Jour zéro de C. Robert Cargill

Titre : Jour zéro

Auteur : C. Robert Cargill

Traduction : Florence Dolici

Éditeur vf : Albin Michel Imaginaire

Année de parution vf : 2023

Nombre de pages vf : 277

Histoire : Hopi est un tigre en peluche anthropomorphisé, un robot-nounou comme il en existe tant d’autres. Il n’en avait pas vraiment conscience avant de découvrir une boîte rangée dans le grenier. Celle dans laquelle il est arrivé lorsqu’il a été acheté des années auparavant, celle dans laquelle il sera jeté une fois que l’enfant dont il s’occupe, Ezra Reinhart, huit ans, n’aura plus besoin de nounou. Tandis que Hopi réfléchit à son avenir soudain incertain, les robots commencent à se révolter, bien décidés à éradiquer l’Humanité qui les tient en esclavage. Pour les parents d’Ezra, qui se croient à l’abri dans leur petite communauté fermée, cette rébellion n’est qu’un spectacle de plus à la télé. Pour Hopi, elle le met face à la plus difficile des alternatives : rejoindre le camp des robots et se battre pour sa propre liberté… ou escorter Ezra en lieu sûr, à travers le paysage infernal d’un monde en guerre.
Mon avis :

J’ai beau lire de la SF depuis un bout de temps, j’en ai rarement lu avec des héros comme héros et protagonistes principaux. La promesse d’un récit mettant ceux-ci à l’honneur le jour même de leur prise de pouvoir dans un monde futuriste a eu de quoi attirer mon attention et la carrière de C. Robert Cargill comme scénariste de cinéma a fait le reste.

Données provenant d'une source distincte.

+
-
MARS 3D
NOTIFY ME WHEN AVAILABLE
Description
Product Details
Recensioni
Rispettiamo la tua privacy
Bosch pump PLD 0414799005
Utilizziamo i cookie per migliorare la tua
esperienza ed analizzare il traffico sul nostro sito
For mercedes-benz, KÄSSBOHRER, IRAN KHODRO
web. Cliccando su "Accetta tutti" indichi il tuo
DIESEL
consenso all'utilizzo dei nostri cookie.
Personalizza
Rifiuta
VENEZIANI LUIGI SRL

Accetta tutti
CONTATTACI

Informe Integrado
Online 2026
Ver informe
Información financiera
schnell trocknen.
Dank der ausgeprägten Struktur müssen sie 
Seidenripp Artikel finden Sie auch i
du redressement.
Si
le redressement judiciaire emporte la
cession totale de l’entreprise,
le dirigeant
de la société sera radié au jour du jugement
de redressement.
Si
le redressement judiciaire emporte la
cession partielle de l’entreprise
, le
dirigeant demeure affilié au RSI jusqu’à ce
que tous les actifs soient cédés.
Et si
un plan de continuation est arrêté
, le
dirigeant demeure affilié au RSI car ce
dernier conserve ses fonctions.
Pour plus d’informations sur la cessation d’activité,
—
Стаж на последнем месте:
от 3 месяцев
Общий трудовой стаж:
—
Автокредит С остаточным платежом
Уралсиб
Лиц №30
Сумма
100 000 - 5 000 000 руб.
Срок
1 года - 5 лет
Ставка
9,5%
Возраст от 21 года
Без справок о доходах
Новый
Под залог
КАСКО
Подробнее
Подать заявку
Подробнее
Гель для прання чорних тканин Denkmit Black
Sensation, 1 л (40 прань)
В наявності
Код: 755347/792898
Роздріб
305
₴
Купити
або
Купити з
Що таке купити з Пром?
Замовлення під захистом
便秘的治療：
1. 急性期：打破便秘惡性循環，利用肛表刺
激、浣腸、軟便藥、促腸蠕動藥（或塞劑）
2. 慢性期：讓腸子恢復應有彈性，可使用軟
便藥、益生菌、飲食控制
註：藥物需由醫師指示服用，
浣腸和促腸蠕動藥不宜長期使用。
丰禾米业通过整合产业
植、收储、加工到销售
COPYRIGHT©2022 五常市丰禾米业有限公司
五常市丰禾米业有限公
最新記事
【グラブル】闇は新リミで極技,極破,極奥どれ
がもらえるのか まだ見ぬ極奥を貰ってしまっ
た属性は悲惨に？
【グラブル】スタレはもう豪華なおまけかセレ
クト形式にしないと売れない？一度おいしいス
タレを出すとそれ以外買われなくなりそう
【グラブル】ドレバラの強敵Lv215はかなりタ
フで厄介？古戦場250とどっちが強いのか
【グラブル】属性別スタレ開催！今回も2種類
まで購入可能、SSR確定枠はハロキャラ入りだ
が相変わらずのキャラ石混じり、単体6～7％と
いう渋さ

Avant toute chose, il est bon de savoir un peu l’historique de ce roman. L’auteur a publié chez nous, en 2020, un premier roman Un Océan de rouille qui est le récit quinze ans après l’assassinat du dernier humain, de ces Intelligence-Mondes et de leurs armées de facettes qui se livrent un combat sans merci pour la domination totale de la planète. Je ne l’ai malheureusement pas lu, mais c’est désormais au programme, et Jour Zéro en est la préquelle, racontant ce qui s’est passé le jour du basculement.

Je n’ai pas lu beaucoup de récit avec des robots narrateurs, comme je le disais en introduction, en revanche j’ai lu et vu un certain nombre d’oeuvres se déroulant dans un univers post-apocalyptique / post-révolution comme c’est le cas ici et j’attendais une certaine originalité de la part de l’auteur, qui ne fut malheureusement pas au rendez-vous. Bien que très bien écrit, addictif et prenant, le récit est également assez simple et prévisible, l’empêchant de vraiment se dénoter des autres, mais lui conférant aussi une dimension rassurante et presque doudou.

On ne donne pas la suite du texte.